UNITED STATES DISTRICT COURT EASTERN DISTRICT OF CALIFORNIA
Feb 27, 2020
Case No.: 1:17-cv-00013-DAD-SKO (HC) (E.D. Cal. Feb. 27, 2020)

Opinion

Case No.: 1:17-cv-00013-DAD-SKO (HC)

02-27-2020

GREGORY EUGENE BISEL, Petitioner, v. RAY FISHER, JR., et al., Respondents.


FINDINGS AND RECOMMENDATIONS TO GRANT IN PART AND DENY IN PART RESPONDENT'S MOTION TO DISMISS
[Doc. 42] [TWENTY-ONE DAY OBJECTION PERIOD]

Petitioner is a state prisoner proceeding pro se and in forma pauperis with a petition for writ of habeas corpus pursuant to 28 U.S.C. § 2254.

Petitioner filed his petition in this Court on December 16, 2016, along with a motion for stay and abeyance. (Docs. 1, 2.) On January 13, 2017, the Court directed Petitioner to supplement his motion for stay. (Doc. 10.) Petitioner filed a supplemental declaration listing his unexhausted grounds on January 24, 2017. (Doc. 12.) On January 30, 2017, the undersigned granted the motion for stay and abeyance pending exhaustion of those unexhausted claims. (Doc. 13.) Subsequently, Petitioner returned to state court and exhausted his claims.

Although the petition was filed in this Court on December 21, 2016, the petition was dated December 16, 2016. Pursuant to the mailbox rule, a pro se habeas petitioner's pleading is deemed filed on the date of its submission to prison authorities for mailing, as opposed to the date of its receipt by the court clerk. Houston v. Lack, 487 U.S. 266, 276 (1988).

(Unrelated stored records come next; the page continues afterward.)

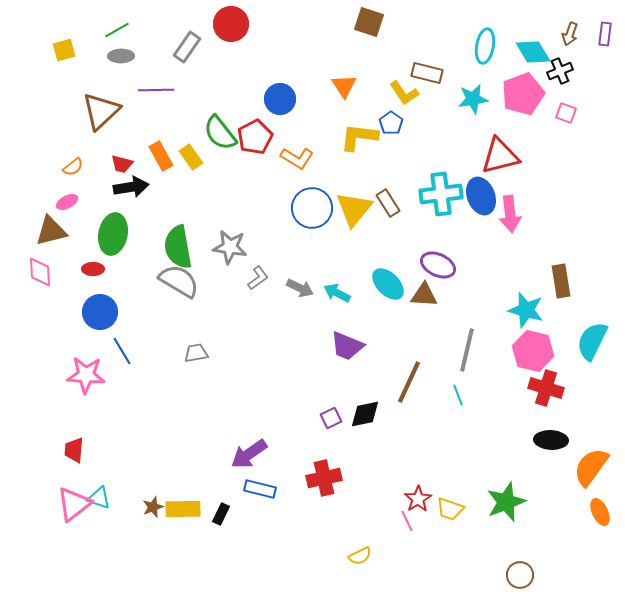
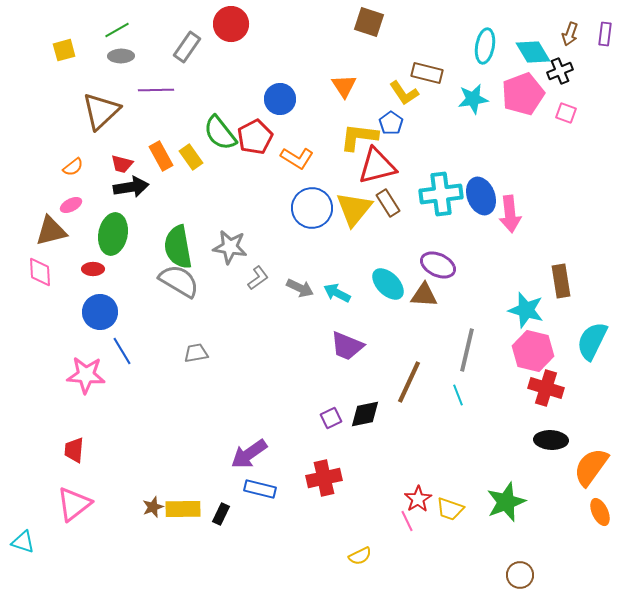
red triangle at (500, 156): moved 123 px left, 10 px down
pink ellipse at (67, 202): moved 4 px right, 3 px down
cyan triangle at (99, 498): moved 76 px left, 44 px down
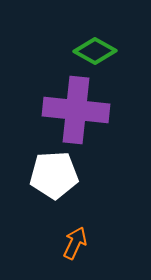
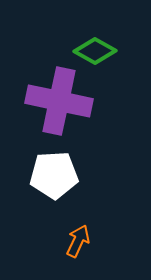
purple cross: moved 17 px left, 9 px up; rotated 6 degrees clockwise
orange arrow: moved 3 px right, 2 px up
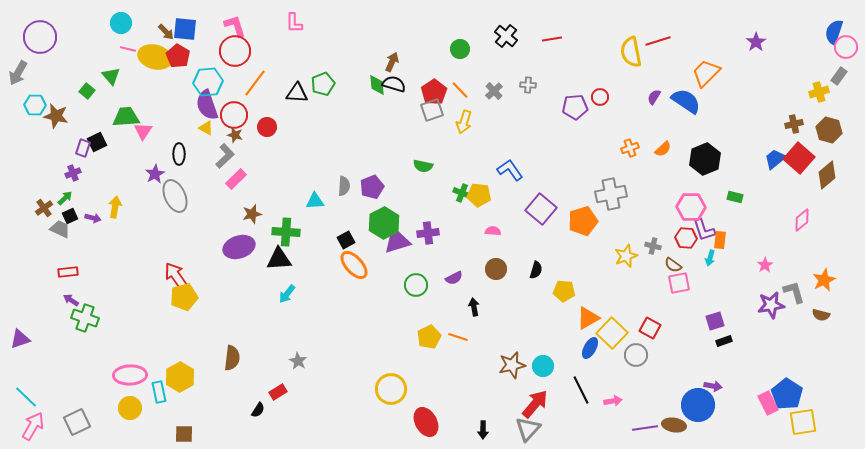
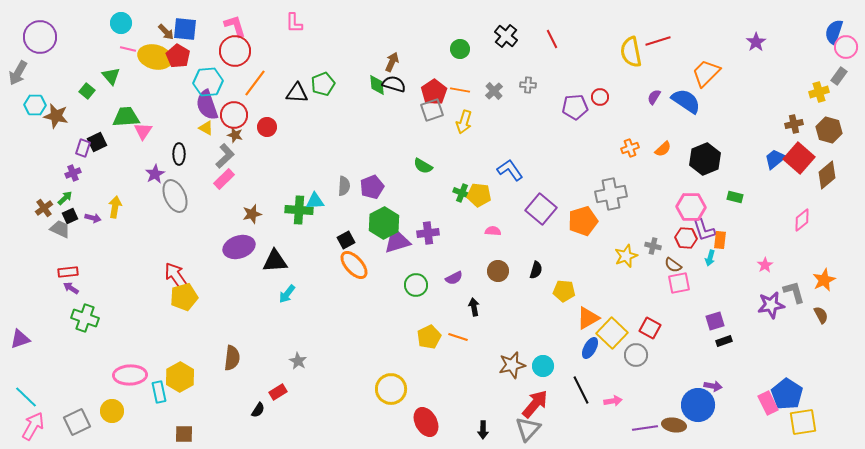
red line at (552, 39): rotated 72 degrees clockwise
orange line at (460, 90): rotated 36 degrees counterclockwise
green semicircle at (423, 166): rotated 18 degrees clockwise
pink rectangle at (236, 179): moved 12 px left
green cross at (286, 232): moved 13 px right, 22 px up
black triangle at (279, 259): moved 4 px left, 2 px down
brown circle at (496, 269): moved 2 px right, 2 px down
purple arrow at (71, 300): moved 12 px up
brown semicircle at (821, 315): rotated 132 degrees counterclockwise
yellow circle at (130, 408): moved 18 px left, 3 px down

Therefore, the Court deems the petition filed on December 16, 2016, the date Petitioner presumably handed his petition to prison authorities for mailing.

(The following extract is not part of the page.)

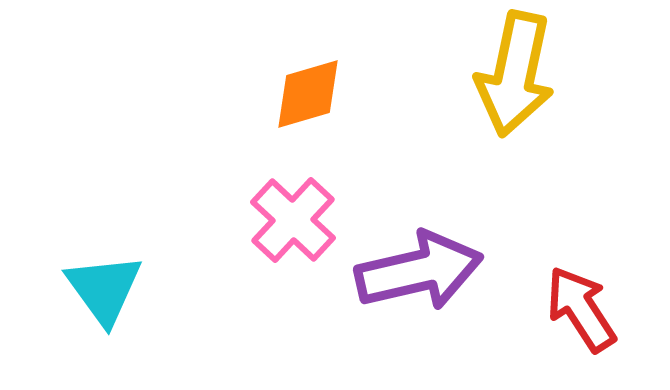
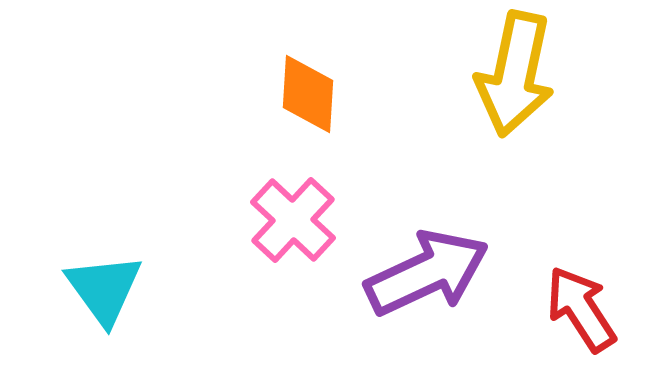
orange diamond: rotated 70 degrees counterclockwise
purple arrow: moved 8 px right, 2 px down; rotated 12 degrees counterclockwise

On July 12, 2019, Petitioner advised the Court that he had exhausted his claims and moved to lift the stay. (Doc. 28.) He also lodged a First Amended Petition. (Doc. 30.) On September 20, 2019, the Court granted the motion to lift the stay and directed the Clerk of Court to file the amended petition. (Doc. 32.) The Court then directed Respondent to file a response to the petition. (Doc. 33.) On December 19, 2019, Respondent filed a motion to dismiss claims 1, 2, 5, and 6 as untimely, and claim 4 as unexhausted and untimely. (Doc. 42.) On February 6, 2020, Petitioner filed an opposition to the motion. (Doc. 48.)

Pursuant to the mailbox rule, Petitioner's motion and amended petition are deemed filed on the date he signed the documents and presumably handed them to prison authorities for mailing.

DISCUSSION

I. Procedural Grounds for Motion to Dismiss

Rule 4 of the Rules Governing Section 2254 Cases allows a district court to dismiss a petition if it "plainly appears from the petition and any attached exhibits that the petitioner is not entitled to relief in the district court . . . ." Rule 4 of the Rules Governing Section 2254 Cases.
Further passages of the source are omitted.